Thursday, April 20, 2017
Summer Reading for a soon-to-be Environmental Law Student
At a recent admitted students event, a soon-to-be 1L with an interest in environmental law asked me what she should read this summer. I thought it was a good question, so I shared it with an environmental law professors’ listserve. This post takes suggestions I received and turns them into a short summer reading list.
The list comes with a few caveats. First, I focused on environmental law books. There are many wonderful books about environmental issues more generally, including classics like A Sand County Almanac and Silent Spring that helped inspire the environmental movement, and thus helped create environmental law. Many wonderful books have also been written about law more generally. Those other categories contain enough good books for many summers of happy reading, and perhaps in another post I’ll say more about the general environmental category, but the focus here will be somewhat narrower.
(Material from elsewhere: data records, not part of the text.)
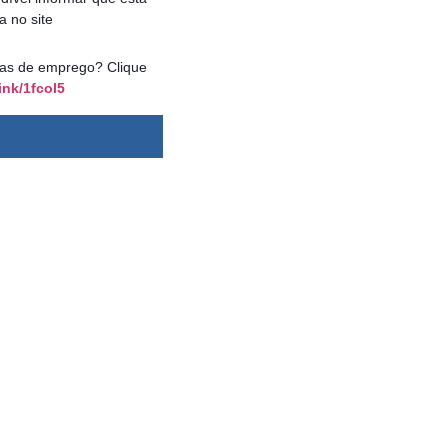
a no site
agas de emprego? Clique
ink/1fcol5
dsbygoogle ||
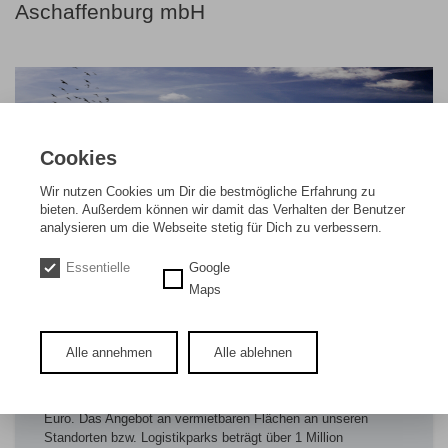
Aschaffenburg mbH
Cookies
Wir nutzen Cookies um Dir die bestmögliche Erfahrung zu
bieten. Außerdem können wir damit das Verhalten der Benutzer
analysieren um die Webseite stetig für Dich zu verbessern.
Essentielle
Google
Maps
Die Westarp Unternehmensgruppe in Aschaffenburg ist seit
über 100 Jahren Wertstoffhändler, Immobilienentwickler sowie
Inhaber und Betreiber von zahlreichen Produktions-, Büro-
und Logistikparks im Rhein-Main-Gebiet.
Alle annehmen
Alle ablehnen
Das Unternehmen beschäftigt über 400 Mitarbeiterinnen und
Mitarbeiter bei einem Jahresumsatz von ca. 300 Millionen
Euro. Das Angebot an vermietbaren Flächen an unseren
Standorten bzw. Logistikparks beträgt über 1 Million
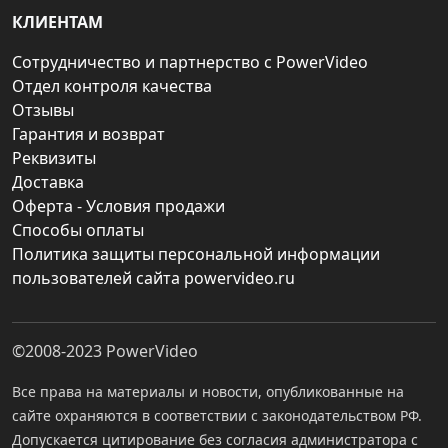
КЛИЕНТАМ
Сотрудничество и партнерство с PowerVideo
Отдел контроля качества
Отзывы
Гарантия и возврат
Реквизиты
Доставка
Оферта - Условия продажи
Способы оплаты
Политика защиты персональной информации
пользователей сайта powervideo.ru
©2008-2023
PowerVideo
Все права на материалы и новости, опубликованные на
сайте охраняются в соответствии с законодательством РФ.
Допускается цитирование без согласия администратора с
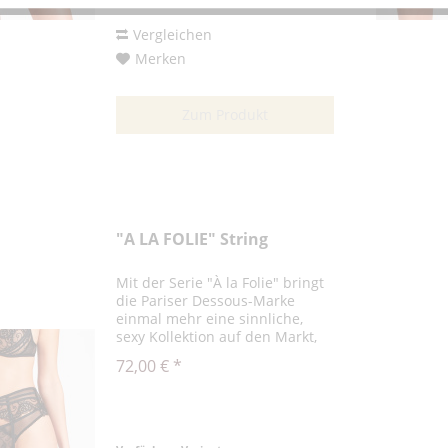
Vergleichen
Merken
Zum Produkt
"A LA FOLIE" String
Mit der Serie "À la Folie" bringt
die Pariser Dessous-Marke
einmal mehr eine sinnliche,
sexy Kollektion auf den Markt,
die die Weiblichkeit perfekt
72,00 € *
unterstreicht und für einen
verführerischen Auftritt sorgt.
Der String besteht aus einem...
Second, while this list reflects the input of dozens of professors, I didn’t do a formal poll, and any glaring omissions or weird choices can be blamed on me alone.
So, the recommendations:
- The Favorite
Three decades ago, industrial solvents contaminated two wells that the City of Woburn used for municipal water supplies. The awful consequence was a leukemia cluster that killed many Woburn residents. The tragic story also produced what I think is the greatest environmental law book ever written. Jonathan Harr’s A Civil Action tells the story of the contamination and the subsequent litigation. The book is as gripping as a top-notch thriller, rich enough in its legal discussion to be assigned as a companion to first-year civil procedure courses, and deeply humane in its treatment of the human dramas of the tragedy. If you want to read just one environmental law book, this is it.
There’s also a movie, but don’t bother.
- The Storytellers
There are many great storytellers in the field of environmental law, but among academics, no one spins tales better than Oliver Houck and Zyg Plater. In The Snail Darter and the Dam: How Pork-Barrel Politics Endangered a Little Fish and Killed a River, Plater (now a professor at Boston College) tells the story that gave rise to (and followed) Tennessee Valley Authority v. Hill, a classic case you’re likely to read in your environmental class, if not before. And in Taking Back Eden: Eight Environmental Cases that Changed the World, Houck tells the stories behind a series of David v. Goliath environmental cases from around the world—with David sometimes winning.
- The Backstories
You’ll read a lot of cases in law school. And you’ll often wonder about the stories behind the cases. Some cases—like TVA v. Hill—have whole books devoted to them. But if you want shorter summaries, as well as an introduction to the lawyering that goes into an environmental case, Environmental Law Stories is a great choice. Each chapter in the book tells about a major environmental case and the details are sometimes surprising and occasionally even humorous. For example, Jody Freeman’s account of befuddled, bored, sleepy judges stumbling their way through environmental cases is not to be missed.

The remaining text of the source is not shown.